At the request of the ever cantankerous and sometimes beloved Mikhail, I am travellogging my trip to Zurich. Step one: I have arrived! One quasi-long and one really long plane flight later, Kevin and I hopped a ‘Ben Bus’ to our hotel and have successfully checked in. I chomped down the complimentary gummy bears, turned on some crazy German cartoons, and took a picture so you could see what it looks like outside my window:
The highlight of my plane flight was a serious internal debate about whether the movie Seven Pounds (which I saw last week on the way back from DC) or He’s Just Not That Into You should win the award for worse movie of all time. He’s Just Not That Into You is some serious masochism as it combines characterizations of women that are both unlikely to exist and completely degrading. Every female character in the movie represents some awful misogynistic character flaw a girl could have. Jennifer Aniston is ‘I’m in a perfectly happy long term relationship but my world will end if we aren’t actually married.’ so she breaks up with him! Then he comes BACK TO HER AND APOLOGIZES AND PROPOSES! AND THEN SHE MAKES HIM GET RID OF HIS FAVORITE PAIR OF PANTS. Jennifer Connolly doesn’t mind that her husband cheated on her and continues to, or that she also (like Aniston) guilted him into marrying her, but freaks the fuck out (breaking furniture) that he’s smoking and lying to her about it.
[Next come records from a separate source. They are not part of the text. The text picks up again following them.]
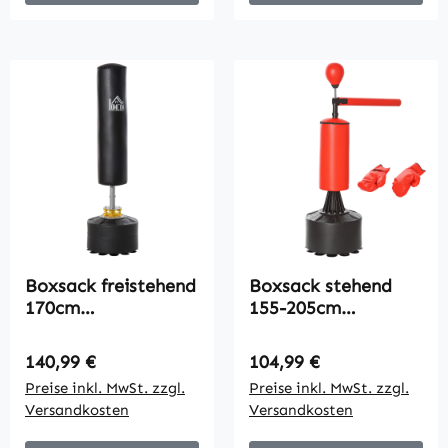
Boxsack freistehend
Boxsack stehend
170cm
155-205cm
Standboxsack mit
Höhenverstellbar
Saugnapf-Basis
Standboxsack mit
Regulärer Preis:
Regulärer Preis:
140,99 €
104,99 €
Kickboxsack
360° Reflexstange
Preise inkl. MwSt. zzgl.
Preise inkl. MwSt. zzgl.
schwerer Boxing
Speedball,
Versandkosten
Versandkosten
Trainer für
Boxhandschuhen
Erwachsene
Pumpe,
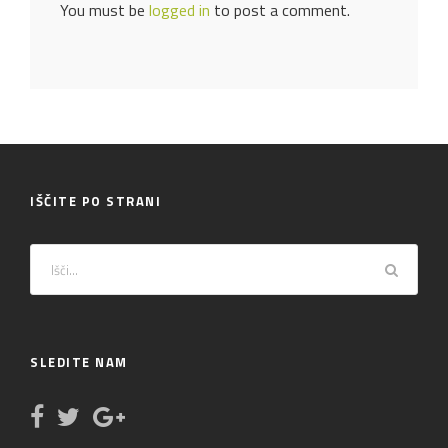
You must be
logged in
to post a comment.
IŠČITE PO STRANI
SLEDITE NAM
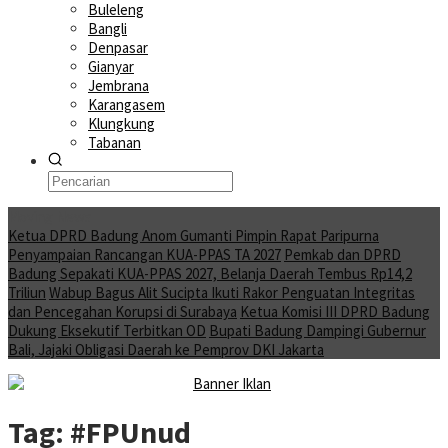
Buleleng
Bangli
Denpasar
Gianyar
Jembrana
Karangasem
Klungkung
Tabanan
Moving News
Ketua DPRD Badung Anom Gumanti Pimpin Rapat Paripurna
Penyampaian Rancangan KUA-PPAS TA 2027
Pemkab dan DPRD
Badung Sepakati KUA-PPAS 2027, Belanja Daerah Tembus Rp14,2
Triliun
Wabup Bagus Alit Sucipta Ikuti Rakor Penguatan Integritas
dan Pencegahan Korupsi di Surabaya
Ketua Komisi III DPRD Badung
Dukung Eksekutif Terbitkan OD
Bupati Badung Dampingi Gubernur
Bali, Jajaki Obligasi Daerah ke Pemprov DKI Jakarta
Tag:
#FPUnud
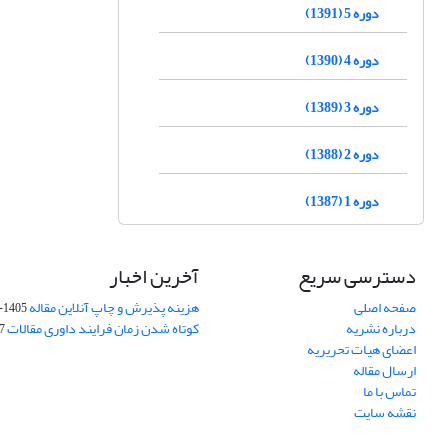
دوره 5 (1391)
دوره 4 (1390)
دوره 3 (1389)
دوره 2 (1388)
دوره 1 (1387)
دسترسی سریع
آخرین اخبار
صفحه اصلی
هزینه پذیرش و چاپ آنلاین مقاله
1405-04-07
درباره نشریه
کوتاه شدن زمان فرایند داوری مقالات
05
اعضای هیات تحریریه
ارسال مقاله
تماس با ما
نقشه سایت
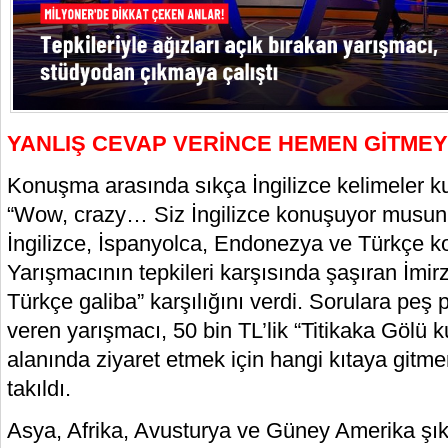
YANLIŞ CEVAP VERİNCE HEMEN GİTMEY
Konuşma arasında sıkça İngilizce kelimeler k
“Wow, crazy… Siz İngilizce konuşuyor musu
İngilizce, İspanyolca, Endonezya ve Türkçe k
Yarışmacının tepkileri karşısında şaşıran İmir
Türkçe galiba” karşılığını verdi. Sorulara peş
veren yarışmacı, 50 bin TL’lik “Titikaka Gölü
alanında ziyaret etmek için hangi kıtaya gitm
takıldı.
Asya, Afrika, Avusturya ve Güney Amerika şık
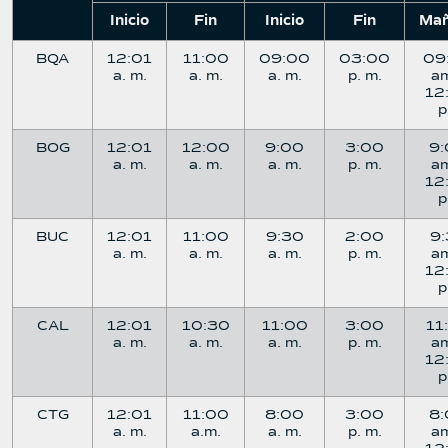
Inicio
Fin
Inicio
Fin
Ma
BQA
12:01
11:00
09:00
03:00
09
a. m.
a. m.
a. m.
p. m.
a
12
BOG
12:01
12:00
9:00
3:00
9
a. m.
a. m.
a. m.
p. m.
a
12
BUC
12:01
11:00
9:30
2:00
9
a. m.
a. m.
a. m.
p. m.
a
12
CAL
12:01
10:30
11:00
3:00
11
a. m.
a. m.
a. m.
p. m.
a
12
CTG
12:01
11:00
8:00
3:00
8
a. m.
a.m.
a. m.
p. m.
a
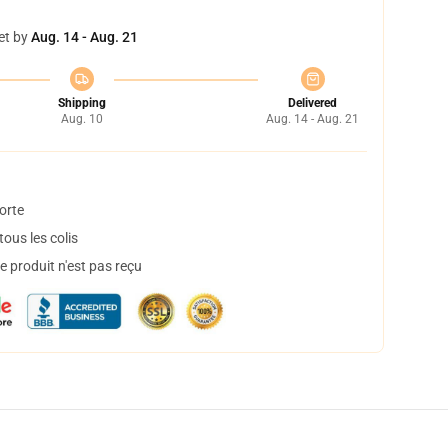
et by
Aug. 14 - Aug. 21
Shipping
Delivered
Aug. 10
Aug. 14 - Aug. 21
orte
ous les colis
 produit n'est pas reçu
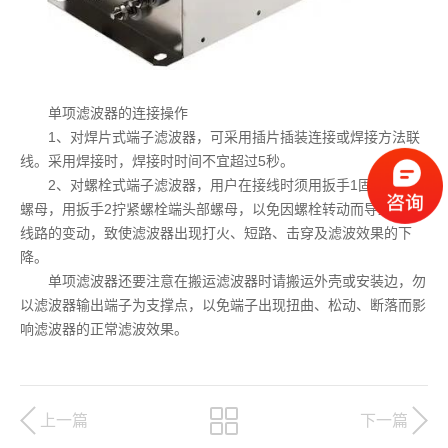
单项滤波器的连接操作
1、对焊片式端子滤波器，可采用插片插装连接或焊接方法联
线。采用焊接时，焊接时时间不宜超过5秒。
2、对螺栓式端子滤波器，用户在接线时须用扳手1固定住根部
螺母，用扳手2拧紧螺栓端头部螺母，以免因螺栓转动而导致内部
线路的变动，致使滤波器出现打火、短路、击穿及滤波效果的下
降。
单项滤波器还要注意在搬运滤波器时请搬运外壳或安装边，勿
以滤波器输出端子为支撑点，以免端子出现扭曲、松动、断落而影
响滤波器的正常滤波效果。
上一篇
下一篇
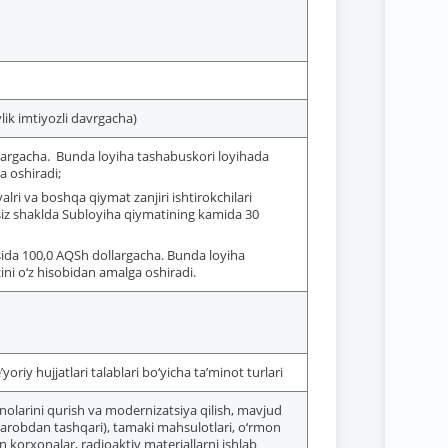
ylik imtiyozli davrgacha)
dollargacha. Bunda loyiha tashabuskori loyihada
a oshiradi;
valri va boshqa qiymat zanjiri ishtirokchilari
iz shaklda Subloyiha qiymatining kamida 30
osida 100,0 AQSh dollargacha. Bunda loyiha
ni o‘z hisobidan amalga oshiradi.
 hujjatlari talablari bo‘yicha ta’minot turlari
binolarini qurish va modernizatsiya qilish, mavjud
 sharobdan tashqari), tamaki mahsulotlari, o‘rmon
an korxonalar, radioaktiv materiallarni ishlab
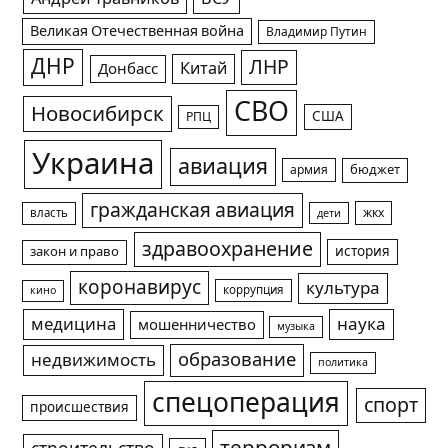
Великая Отечественная война
Владимир Путин
ДНР
ЛНР
Китай
Донбасс
СВО
Новосибирск
США
РПЦ
Украина
авиация
армия
бюджет
гражданская авиация
жкх
власть
дети
здравоохранение
история
закон и право
коронавирус
культура
коррупция
кино
медицина
наука
мошенничество
музыка
образование
недвижимость
политика
спецоперация
спорт
происшествия
терроризм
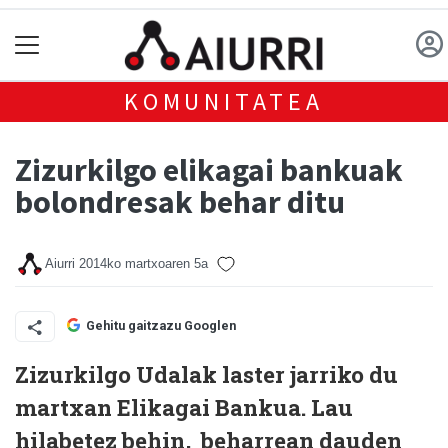
KOMUNITATEA
Zizurkilgo elikagai bankuak
bolondresak behar ditu
Aiurri
2014ko martxoaren 5a
Gehitu gaitzazu Googlen
Zizurkilgo Udalak laster jarriko du
martxan Elikagai Bankua. Lau
hilabetez behin, beharrean dauden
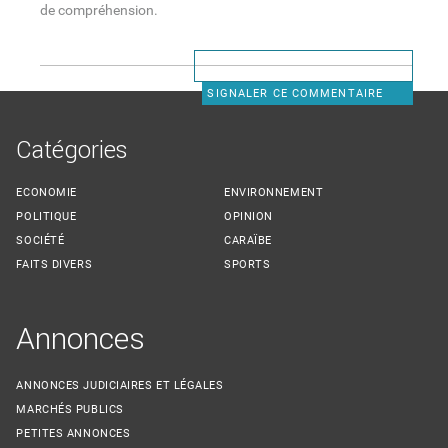
de compréhension.
SIGNALER CE COMMENTAIRE
Catégories
ECONOMIE
ENVIRONNEMENT
POLITIQUE
OPINION
SOCIÉTÉ
CARAÏBE
FAITS DIVERS
SPORTS
Annonces
ANNONCES JUDICIAIRES ET LÉGALES
MARCHÉS PUBLICS
PETITES ANNONCES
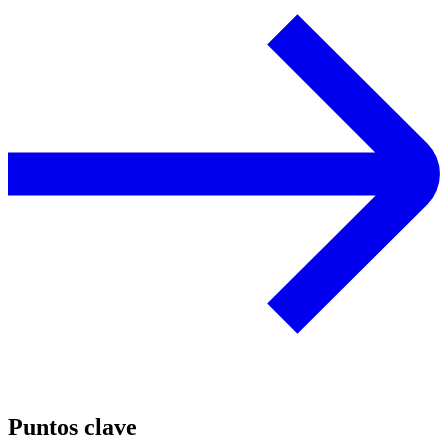
Puntos clave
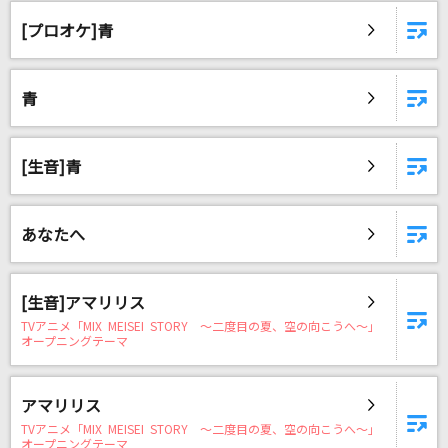
風と町
[プロオケ]青
Mrs. GREEN APPLE
Realize
青
玉置成実
[生音]島人ぬ宝
[生音]青
BEGIN
望郷夜風
あなたへ
杜このみ
[生音]アマリリス
曖昧劣情Lover
TVアニメ「MIX MEISEI STORY ～二度目の夏、空の向こうへ～」
koyori(電ポルP) feat.flower
オープニングテーマ
やさしさに包まれたなら
アマリリス
松任谷由実(荒井由実)
TVアニメ「MIX MEISEI STORY ～二度目の夏、空の向こうへ～」
オープニングテーマ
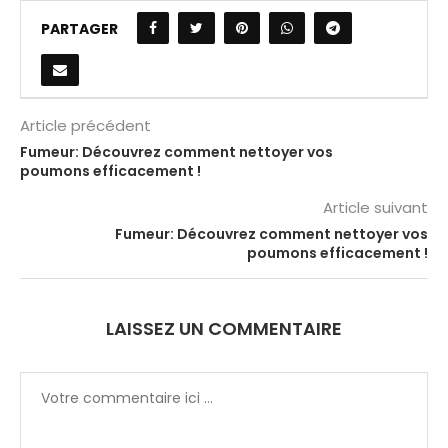
PARTAGER
Article précédent
Fumeur: Découvrez comment nettoyer vos
poumons efficacement !
Article suivant
Fumeur: Découvrez comment nettoyer vos
poumons efficacement !
LAISSEZ UN COMMENTAIRE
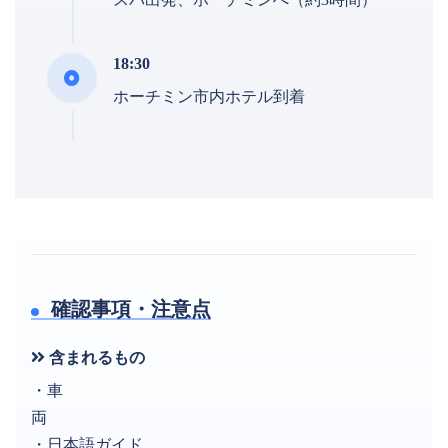
18:30
ホーチミン市内ホテル到着
確認事項・注意点
含まれるもの
・車
両
・日本語ガイド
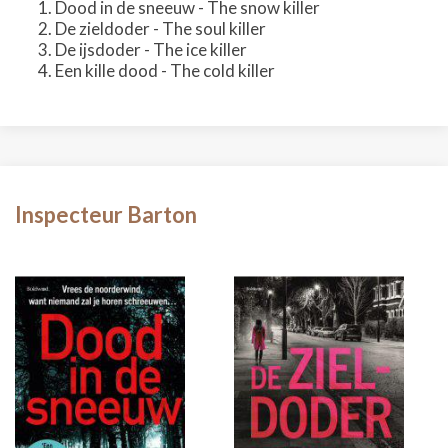
Dood in de sneeuw - The snow killer
De zieldoder - The soul killer
De ijsdoder - The ice killer
Een kille dood - The cold killer
Inspecteur Barton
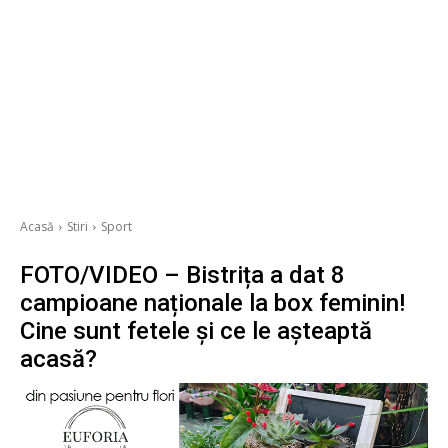
Acasă
Stiri
Sport
FOTO/VIDEO – Bistrița a dat 8
campioane naționale la box feminin!
Cine sunt fetele și ce le așteaptă
acasă?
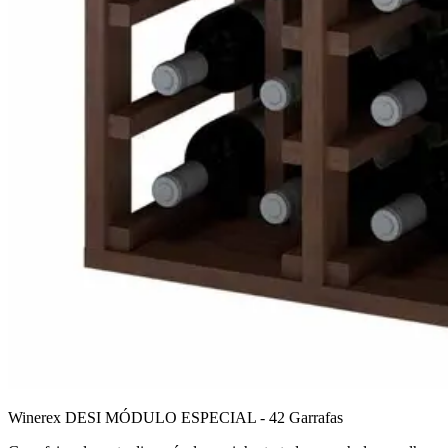
Winerex DESI MÓDULO ESPECIAL - 42 Garrafas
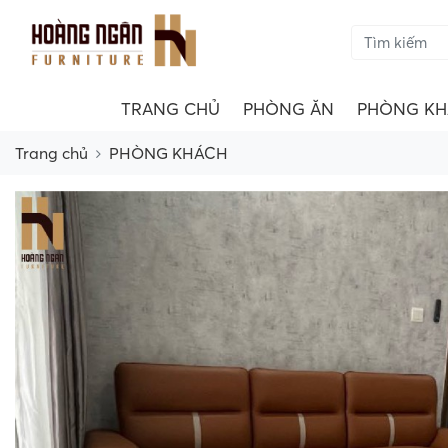
TRANG CHỦ
PHÒNG ĂN
PHÒNG KH
Trang chủ
PHÒNG KHÁCH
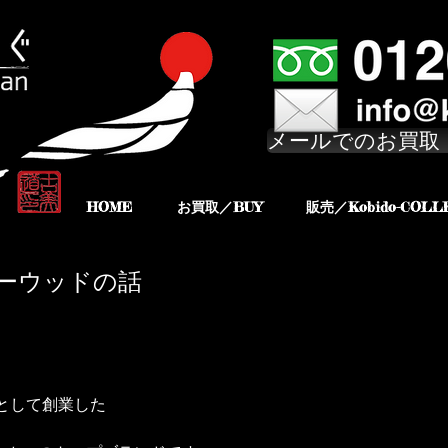
メールでのお買取
HOME
お買取／BUY
販売／Kobido-COLL
ッキーウッドの話
房として創業した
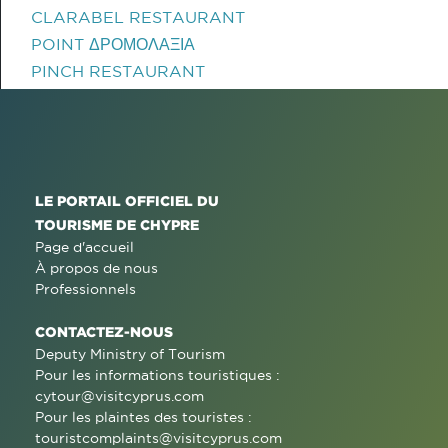
CLARABEL RESTAURANT
POINT ΔΡΟΜΟΛΑΞΙΑ
PINCH RESTAURANT
LE PORTAIL OFFICIEL DU
TOURISME DE CHYPRE
Page d'accueil
À propos de nous
Professionnels
CONTACTEZ-NOUS
Deputy Ministry of Tourism
Pour les informations touristiques :
cytour@visitcyprus.com
Pour les plaintes des touristes :
touristcomplaints@visitcyprus.com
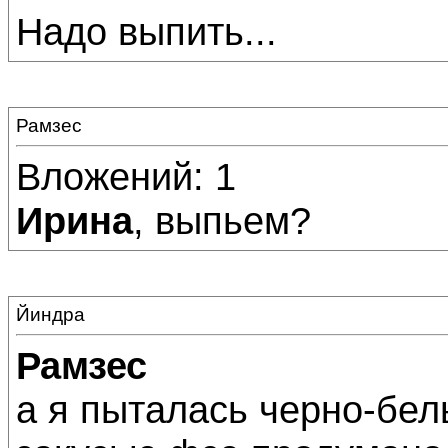
Надо выпить...
Рамзес
Вложений: 1
Ирина
, выпьем?
Йиндра
Рамзес
а я пыталась черно-бел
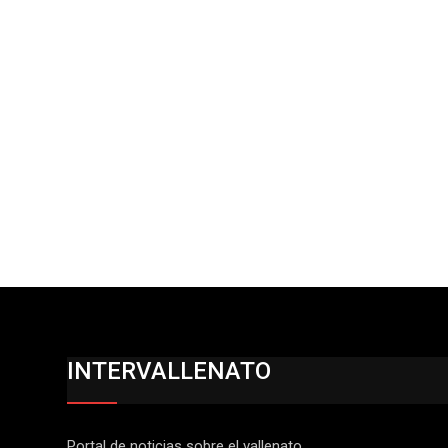
INTERVALLENATO
Portal de noticias sobre el vallenato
Girl whose name I don’t know spends the first third of the movie sitting by the phone WAITING FOR BOYS TO CALL HER BECAUSE SOMEHOW SHE STILL HAS A PINK PHONE FROM 1984 AND SITS BY PHONES WAITING FOR BOYS TO CALL!
I’m going to place a moritorium (for now, I reserve the right of return) on discussing this movie, myself, as I will continue to have difficulty not overusing capitalization and explanation points. The tough call for me is whether Seven Pounds is worse because I can’t bring myself to care to write about it, or whether He’s Just Not That Into You is worse because I can go on and on about it’s awfulness….
I’m going to take a shower and head out on an exciting adventure including such things as a trip to the drug store to find power converters for phones/computers and something to wash my hair with other than the combined shampoo/body wash available in the bathroom! I’ll make sure to photodocument this in great detail.
Also, there needs to be much drinking of coffee in my near future.